:: WHAT YOU SHOULD DO ::
What is needed is an exact copy of the data below, pictures excluded.

:: RECORDS FOR THIS EXERCISE ::
BEGIN

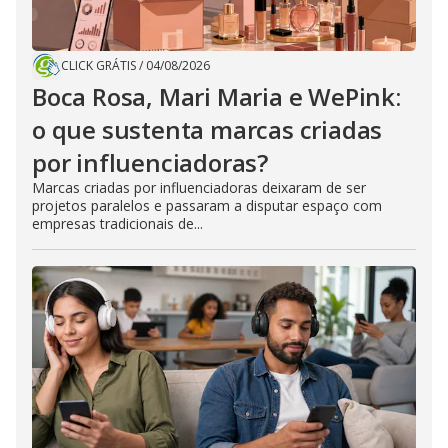
CLICK GRÁTIS
/
04/08/2026
Boca Rosa, Mari Maria e WePink:
o que sustenta marcas criadas
por influenciadoras?
Marcas criadas por influenciadoras deixaram de ser
projetos paralelos e passaram a disputar espaço com
empresas tradicionais de...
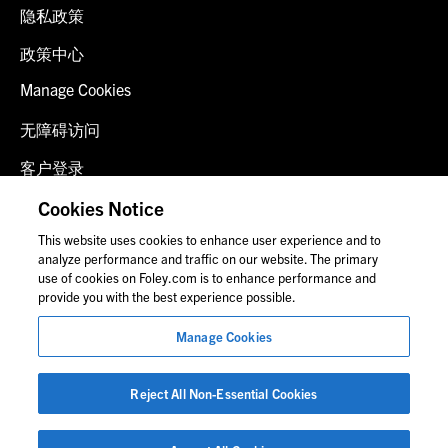
隐私政策
政策中心
Manage Cookies
无障碍访问
客户登录
诈骗预警
Cookies Notice
This website uses cookies to enhance user experience and to
联系我们
analyze performance and traffic on our website. The primary
use of cookies on Foley.com is to enhance performance and
provide you with the best experience possible.
© 2026 福里尔·拉德纳律师事务所
Manage Cookies
律师广告
图片中的人物可能并非福莱公司员工。
Reject All Non-Essential Cookies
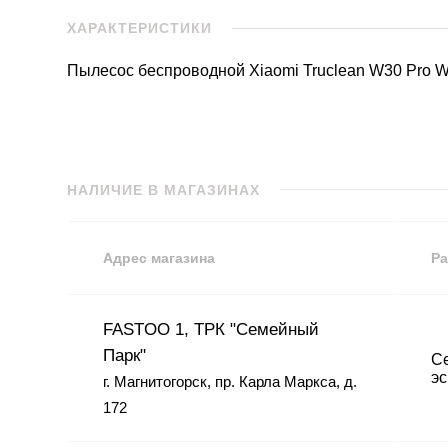
ХАРАКТЕРИСТИКИ
Пылесос беспроводной Xiaomi Truclean W30 Pro W
НАЛИЧИЕ В МАГАЗИНАХ
Адрес магазина
Ра
FASTOO 1, ТРК "Семейный
Парк"
Се
эс
г. Магнитогорск, пр. Карла Маркса, д.
172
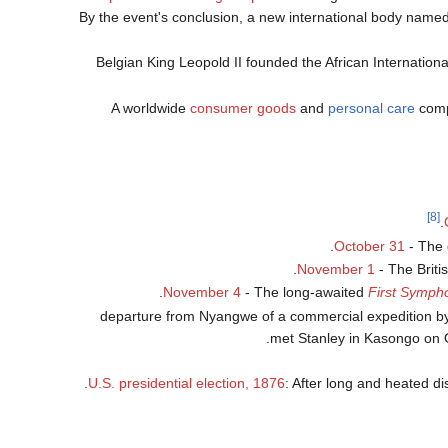
By the event's conclusion, a new international body name
- Belgian King Leopold II founded the African Internatio
consumer goods
and
personal care
com
[8]
.
October 31
- The 
.
November 1
- The Briti
.
November 4
- The long-awaited
First Symph
- departure from Nyangwe of a commercial expedition b
met Stanley in Kasongo on O
.
U.S. presidential election, 1876
: After long and heated d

END

:: WRITTEN ANSWER ::
CLICK GRÁTIS
/
04/08/2026
Boca Rosa, Mari Maria e WePink:
o que sustenta marcas criadas
por influenciadoras?
Marcas criadas por influenciadoras deixaram de ser
projetos paralelos e passaram a disputar espaço com
empresas tradicionais de...
隐私政策
政策中心
Manage Cookies
无障碍访问
客户登录
诈骗预警
Cookies Notice
This website uses cookies to enhance user experience and to
联系我们
analyze performance and traffic on our website. The primary
use of cookies on Foley.com is to enhance performance and
provide you with the best experience possible.
© 2026 福里尔·拉德纳律师事务所
Manage Cookies
律师广告
图片中的人物可能并非福莱公司员工。
Reject All Non-Essential Cookies
ХАРАКТЕРИСТИКИ
Пылесос беспроводной Xiaomi Truclean W30 Pro W
НАЛИЧИЕ В МАГАЗИНАХ
Адрес магазина
Ра
FASTOO 1, ТРК "Семейный
Парк"
Се
эс
г. Магнитогорск, пр. Карла Маркса, д.
172
By the event's conclusion, a new international body name
- Belgian King Leopold II founded the African Internatio
consumer goods
and
personal care
com
[8]
.
October 31
- The 
.
November 1
- The Briti
.
November 4
- The long-awaited
First Symph
- departure from Nyangwe of a commercial expedition b
met Stanley in Kasongo on O
.
U.S. presidential election, 1876
: After long and heated d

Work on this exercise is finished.